**What to produce:** The records below hold a stretch from the line with "dans leur secteur" through the line with "parcours académique et les défis auxquels on"; return exactly those lines, ends included, and nothing more.

Collected data:

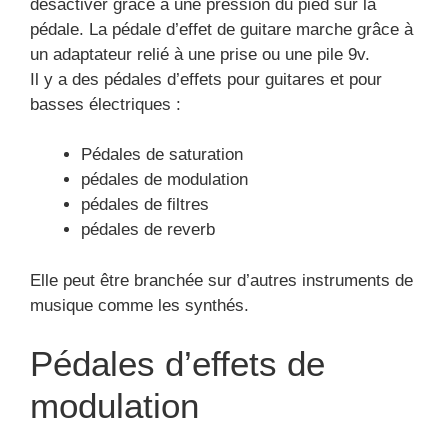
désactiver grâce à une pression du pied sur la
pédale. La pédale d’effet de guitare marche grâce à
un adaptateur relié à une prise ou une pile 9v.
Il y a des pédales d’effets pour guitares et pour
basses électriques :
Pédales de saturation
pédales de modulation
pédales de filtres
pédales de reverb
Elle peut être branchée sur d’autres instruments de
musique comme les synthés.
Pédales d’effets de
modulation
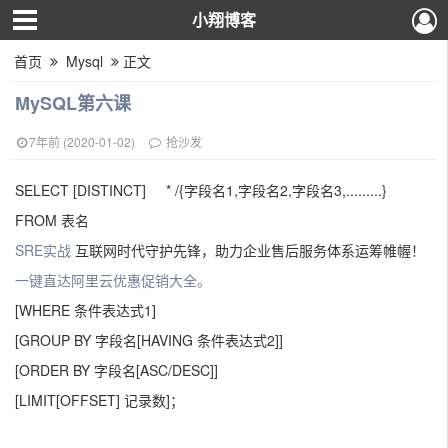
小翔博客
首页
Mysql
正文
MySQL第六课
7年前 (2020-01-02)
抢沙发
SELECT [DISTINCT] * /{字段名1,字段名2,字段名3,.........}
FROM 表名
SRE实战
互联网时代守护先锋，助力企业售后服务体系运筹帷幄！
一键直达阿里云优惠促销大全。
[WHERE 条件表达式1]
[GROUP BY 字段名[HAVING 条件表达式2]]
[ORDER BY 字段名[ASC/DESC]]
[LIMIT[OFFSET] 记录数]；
--
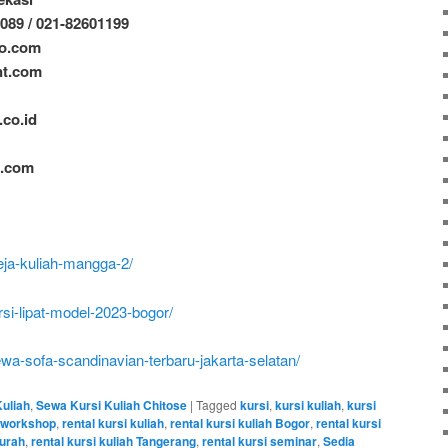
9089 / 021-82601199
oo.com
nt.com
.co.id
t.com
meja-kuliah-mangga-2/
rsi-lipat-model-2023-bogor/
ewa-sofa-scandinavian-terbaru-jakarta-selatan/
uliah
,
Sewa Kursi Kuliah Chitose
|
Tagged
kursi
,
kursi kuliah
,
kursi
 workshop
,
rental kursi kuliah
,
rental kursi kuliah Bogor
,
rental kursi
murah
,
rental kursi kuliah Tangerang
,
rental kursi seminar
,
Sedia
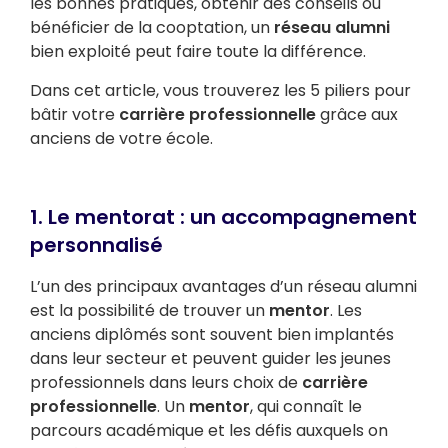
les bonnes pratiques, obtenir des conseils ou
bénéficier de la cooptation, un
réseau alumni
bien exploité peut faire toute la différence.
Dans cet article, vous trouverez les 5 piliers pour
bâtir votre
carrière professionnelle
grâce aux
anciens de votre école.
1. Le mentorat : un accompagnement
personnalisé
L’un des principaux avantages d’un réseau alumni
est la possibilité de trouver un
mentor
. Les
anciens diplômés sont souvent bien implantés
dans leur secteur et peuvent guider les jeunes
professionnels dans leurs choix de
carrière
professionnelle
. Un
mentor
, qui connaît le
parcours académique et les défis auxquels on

**Result:**
dans leur secteur et peuvent guider les jeunes
professionnels dans leurs choix de
carrière
professionnelle
. Un
mentor
, qui connaît le
parcours académique et les défis auxquels on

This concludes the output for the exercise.